Hounddog Blu-ray Movie, Video Quality  4.0 of 5

Whatever issues one may have with the plot, there are none with the video presentation. Three cinematographers are credited on Hounddog: Ed Lachman (who most recently created the rich period look for the miniseries of Mildred Pierce) designed the film's style and began the project, but had to leave midway through the shoot due to other commitments; Jim Denault; and Stephen Thompson (who was originally the gaffer on the film). But one of the advantages of the digital intermediate process is that it lets the DI colorist compensate for any variations created by such changes in personnel, and the film's image is beautifully consistent, with rich ambers, browns and greens dominating the daytime scenes, and cool blues and deep blacks at night. Hannover House's 1080p, AVC-encoded Blu-ray was presumably sourced from the DI, and the image is what we've come to expect from such sources: clean, noiseless and detailed, with excellent contrast, solid blacks and vivid colors. There's no indication of high frequency filtering or artificial sharpening, and the film fits comfortably on a BD-25 without artifacts, given the sparse extras.

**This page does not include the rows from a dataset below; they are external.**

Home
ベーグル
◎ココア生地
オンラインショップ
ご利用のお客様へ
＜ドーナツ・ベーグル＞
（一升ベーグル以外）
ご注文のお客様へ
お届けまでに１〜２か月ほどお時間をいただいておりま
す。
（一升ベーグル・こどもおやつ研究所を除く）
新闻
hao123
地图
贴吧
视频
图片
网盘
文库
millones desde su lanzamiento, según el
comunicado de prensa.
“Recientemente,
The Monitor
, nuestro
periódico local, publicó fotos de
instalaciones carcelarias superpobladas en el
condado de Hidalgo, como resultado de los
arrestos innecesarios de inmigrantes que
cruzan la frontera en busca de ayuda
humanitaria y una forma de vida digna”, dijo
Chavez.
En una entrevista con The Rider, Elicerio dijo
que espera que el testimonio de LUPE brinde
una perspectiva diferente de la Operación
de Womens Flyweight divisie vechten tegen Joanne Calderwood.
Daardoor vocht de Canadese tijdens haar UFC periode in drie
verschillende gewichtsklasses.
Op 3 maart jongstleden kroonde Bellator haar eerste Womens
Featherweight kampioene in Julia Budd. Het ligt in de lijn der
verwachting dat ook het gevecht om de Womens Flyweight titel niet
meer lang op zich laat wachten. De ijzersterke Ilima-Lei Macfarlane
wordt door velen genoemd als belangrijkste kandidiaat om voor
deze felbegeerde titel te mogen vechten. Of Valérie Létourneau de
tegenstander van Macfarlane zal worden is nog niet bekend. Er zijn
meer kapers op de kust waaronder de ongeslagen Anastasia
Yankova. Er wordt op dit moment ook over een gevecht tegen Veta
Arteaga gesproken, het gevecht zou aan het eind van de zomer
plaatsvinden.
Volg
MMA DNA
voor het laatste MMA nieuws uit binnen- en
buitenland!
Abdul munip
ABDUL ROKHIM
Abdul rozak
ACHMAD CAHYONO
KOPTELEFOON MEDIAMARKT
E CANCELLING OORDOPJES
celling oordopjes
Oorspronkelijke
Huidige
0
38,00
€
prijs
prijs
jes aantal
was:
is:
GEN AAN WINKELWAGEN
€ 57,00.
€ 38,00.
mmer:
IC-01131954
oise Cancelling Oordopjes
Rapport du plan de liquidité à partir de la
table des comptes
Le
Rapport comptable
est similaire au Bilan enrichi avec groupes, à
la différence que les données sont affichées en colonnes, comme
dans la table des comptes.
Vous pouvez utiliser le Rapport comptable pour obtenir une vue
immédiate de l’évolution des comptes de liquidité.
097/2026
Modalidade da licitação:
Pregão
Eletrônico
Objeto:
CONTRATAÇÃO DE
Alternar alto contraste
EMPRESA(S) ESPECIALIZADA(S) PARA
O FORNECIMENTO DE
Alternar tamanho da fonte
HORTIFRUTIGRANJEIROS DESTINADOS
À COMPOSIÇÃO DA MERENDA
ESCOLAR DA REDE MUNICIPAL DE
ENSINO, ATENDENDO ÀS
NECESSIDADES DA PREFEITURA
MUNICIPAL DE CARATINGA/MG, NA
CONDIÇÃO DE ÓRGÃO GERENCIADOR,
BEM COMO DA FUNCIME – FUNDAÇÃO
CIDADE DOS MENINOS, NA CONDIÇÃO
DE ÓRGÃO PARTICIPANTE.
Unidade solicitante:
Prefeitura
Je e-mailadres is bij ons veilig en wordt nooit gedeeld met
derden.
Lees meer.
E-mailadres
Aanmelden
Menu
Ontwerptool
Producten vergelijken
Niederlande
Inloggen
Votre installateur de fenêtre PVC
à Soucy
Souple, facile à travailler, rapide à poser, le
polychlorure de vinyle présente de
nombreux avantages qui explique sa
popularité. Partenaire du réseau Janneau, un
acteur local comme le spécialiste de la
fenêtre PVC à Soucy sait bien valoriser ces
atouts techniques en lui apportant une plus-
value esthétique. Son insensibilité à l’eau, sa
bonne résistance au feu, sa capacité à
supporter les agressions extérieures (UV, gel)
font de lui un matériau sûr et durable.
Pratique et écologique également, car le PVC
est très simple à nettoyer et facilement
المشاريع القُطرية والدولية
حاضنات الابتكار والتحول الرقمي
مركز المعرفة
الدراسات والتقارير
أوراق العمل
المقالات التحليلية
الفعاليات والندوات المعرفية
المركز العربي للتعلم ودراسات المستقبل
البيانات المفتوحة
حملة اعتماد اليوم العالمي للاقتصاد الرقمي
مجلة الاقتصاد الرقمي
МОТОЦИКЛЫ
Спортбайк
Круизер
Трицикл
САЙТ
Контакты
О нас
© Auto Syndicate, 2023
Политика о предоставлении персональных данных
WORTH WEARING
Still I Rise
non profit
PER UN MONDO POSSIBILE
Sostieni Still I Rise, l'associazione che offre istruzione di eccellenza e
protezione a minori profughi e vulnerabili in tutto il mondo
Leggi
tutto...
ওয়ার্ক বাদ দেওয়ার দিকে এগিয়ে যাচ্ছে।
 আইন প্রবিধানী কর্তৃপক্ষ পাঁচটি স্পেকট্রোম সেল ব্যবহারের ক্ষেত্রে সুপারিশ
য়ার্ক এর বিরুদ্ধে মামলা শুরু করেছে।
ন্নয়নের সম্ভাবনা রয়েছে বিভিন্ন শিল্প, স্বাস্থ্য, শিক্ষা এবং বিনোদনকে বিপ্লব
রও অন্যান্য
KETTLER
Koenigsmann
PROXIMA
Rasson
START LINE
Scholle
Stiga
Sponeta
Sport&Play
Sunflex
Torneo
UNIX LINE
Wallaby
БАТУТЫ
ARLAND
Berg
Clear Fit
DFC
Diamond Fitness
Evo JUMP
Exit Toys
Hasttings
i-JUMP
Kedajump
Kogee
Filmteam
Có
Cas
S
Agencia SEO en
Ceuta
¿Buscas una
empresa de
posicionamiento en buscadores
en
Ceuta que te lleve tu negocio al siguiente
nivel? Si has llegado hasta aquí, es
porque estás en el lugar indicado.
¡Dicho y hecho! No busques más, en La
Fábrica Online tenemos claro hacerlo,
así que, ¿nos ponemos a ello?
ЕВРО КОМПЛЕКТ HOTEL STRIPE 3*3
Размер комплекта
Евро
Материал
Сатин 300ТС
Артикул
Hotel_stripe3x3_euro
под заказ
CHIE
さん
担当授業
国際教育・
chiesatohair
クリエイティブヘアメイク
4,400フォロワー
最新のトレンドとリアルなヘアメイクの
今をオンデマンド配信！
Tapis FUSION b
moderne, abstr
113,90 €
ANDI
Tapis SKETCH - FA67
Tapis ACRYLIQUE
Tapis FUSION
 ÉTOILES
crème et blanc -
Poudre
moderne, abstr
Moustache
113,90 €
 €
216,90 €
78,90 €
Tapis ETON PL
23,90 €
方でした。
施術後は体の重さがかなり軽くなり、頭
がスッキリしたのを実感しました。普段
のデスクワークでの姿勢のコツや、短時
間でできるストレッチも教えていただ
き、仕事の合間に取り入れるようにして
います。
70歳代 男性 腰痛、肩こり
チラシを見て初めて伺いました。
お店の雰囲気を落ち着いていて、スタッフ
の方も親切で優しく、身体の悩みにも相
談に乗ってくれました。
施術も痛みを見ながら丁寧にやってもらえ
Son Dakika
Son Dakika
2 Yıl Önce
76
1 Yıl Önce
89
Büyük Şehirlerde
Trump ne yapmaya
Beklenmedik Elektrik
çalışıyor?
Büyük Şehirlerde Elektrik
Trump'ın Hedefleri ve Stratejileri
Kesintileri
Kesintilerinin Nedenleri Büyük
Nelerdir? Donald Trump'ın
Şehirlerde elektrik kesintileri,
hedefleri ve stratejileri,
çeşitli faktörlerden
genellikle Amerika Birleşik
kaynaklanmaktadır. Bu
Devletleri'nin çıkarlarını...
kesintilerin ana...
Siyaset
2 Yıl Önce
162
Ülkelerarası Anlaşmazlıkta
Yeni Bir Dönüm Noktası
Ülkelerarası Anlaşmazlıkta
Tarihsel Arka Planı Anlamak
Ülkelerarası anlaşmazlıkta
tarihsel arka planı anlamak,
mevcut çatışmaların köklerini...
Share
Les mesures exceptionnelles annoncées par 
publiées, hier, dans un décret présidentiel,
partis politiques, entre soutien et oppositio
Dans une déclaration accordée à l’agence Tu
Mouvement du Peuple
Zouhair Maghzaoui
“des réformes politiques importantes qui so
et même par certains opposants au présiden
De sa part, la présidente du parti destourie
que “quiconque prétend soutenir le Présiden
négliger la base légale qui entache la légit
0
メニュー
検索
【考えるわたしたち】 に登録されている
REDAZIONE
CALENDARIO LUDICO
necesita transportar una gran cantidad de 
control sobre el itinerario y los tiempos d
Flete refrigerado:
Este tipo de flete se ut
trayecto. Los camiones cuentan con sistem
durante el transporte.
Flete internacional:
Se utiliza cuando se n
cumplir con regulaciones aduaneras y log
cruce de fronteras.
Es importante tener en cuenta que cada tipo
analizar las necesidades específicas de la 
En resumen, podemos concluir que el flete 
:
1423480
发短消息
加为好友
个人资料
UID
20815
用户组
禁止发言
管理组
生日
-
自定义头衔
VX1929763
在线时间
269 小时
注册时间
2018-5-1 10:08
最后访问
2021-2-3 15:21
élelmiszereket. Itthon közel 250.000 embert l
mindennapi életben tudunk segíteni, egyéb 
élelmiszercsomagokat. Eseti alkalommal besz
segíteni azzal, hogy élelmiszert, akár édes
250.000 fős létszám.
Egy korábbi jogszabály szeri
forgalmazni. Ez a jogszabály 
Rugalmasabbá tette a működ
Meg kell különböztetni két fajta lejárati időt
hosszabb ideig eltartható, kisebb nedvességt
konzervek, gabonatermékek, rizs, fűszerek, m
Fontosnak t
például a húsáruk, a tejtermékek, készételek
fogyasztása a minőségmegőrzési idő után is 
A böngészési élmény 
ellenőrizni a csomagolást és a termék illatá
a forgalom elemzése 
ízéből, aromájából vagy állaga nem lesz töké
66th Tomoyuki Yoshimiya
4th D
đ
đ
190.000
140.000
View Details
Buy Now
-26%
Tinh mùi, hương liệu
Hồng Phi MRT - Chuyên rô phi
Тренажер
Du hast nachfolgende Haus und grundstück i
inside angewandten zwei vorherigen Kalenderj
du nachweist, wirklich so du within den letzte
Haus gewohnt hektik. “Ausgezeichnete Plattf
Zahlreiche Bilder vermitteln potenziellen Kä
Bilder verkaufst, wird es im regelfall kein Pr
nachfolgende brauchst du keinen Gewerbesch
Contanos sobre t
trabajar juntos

Hounddog Blu-ray Movie, Audio Quality  3.5 of 5

As is often the case with the initial Blu-ray releases from new publishers, Hounddog offers identical audio options to what one would find on DVD, namely DD 5.1 and DD 2.0. I haven't yet seen any of Hannover's later releases, but presumably they either already have or shortly will adopt lossless audio as a standard, as have most other issuers of Blu-ray discs, because Blu-ray consumers expect nothing less. Just how much improvement would be obtained from lossless encoding here is debatable, though, because Hounddog's 5.1 mix isn't especially demanding. The surround speakers are used primarily to convey the pervasive sounds of nature (crickets at night, birds and insects by day), and in one creepy dream sequence the surrounds come alive with hissing snakes. Otherwise, they're limited to supporting the spare score by Gisburg (featuring guitarist G.E. Smith), and the mix remains front-centered, with dialogue that's generally clear, if not always entirely communicative.


Hounddog Blu-ray Movie, Special Features and Extras  2.5 of 5

  • Light Out of Darkness: The Making of Hounddog (HD, 1080i; 1.78:1; 11:25): Though relatively short, this featurette is informative about what the filmmakers intended. Interviewees include writer-director Kampmeier, cinematographer Lachman and producers Scott Franklin and Jen Gatien.

  • Still Gallery (HD, 1080p; various; 0:52): Some are production stills, some are behind-the-scenes, and some are from the premiere.

  • Trailer (HD, 1080p; 1.85:1; 2:06): The trailer tries to make the film seem sweeter and gentler than it is.


Hounddog Blu-ray Movie, Overall Score and Recommendation  3.0 of 5

I very much wanted to like Hounddog, because the performances are sincere, the subject matter is powerful and the project was clearly a labor of love. But story must always come first, and if the story is unfocused, a thick coating of atmosphere or slathering of intense acting can't make up the deficiency. This principle is all the more critical when dealing with delicate subject matter. Audiences don't like to be led into rough seas unless there's a sure hand guiding the vessel. The Blu-ray is technically acceptable, but enter at your own risk.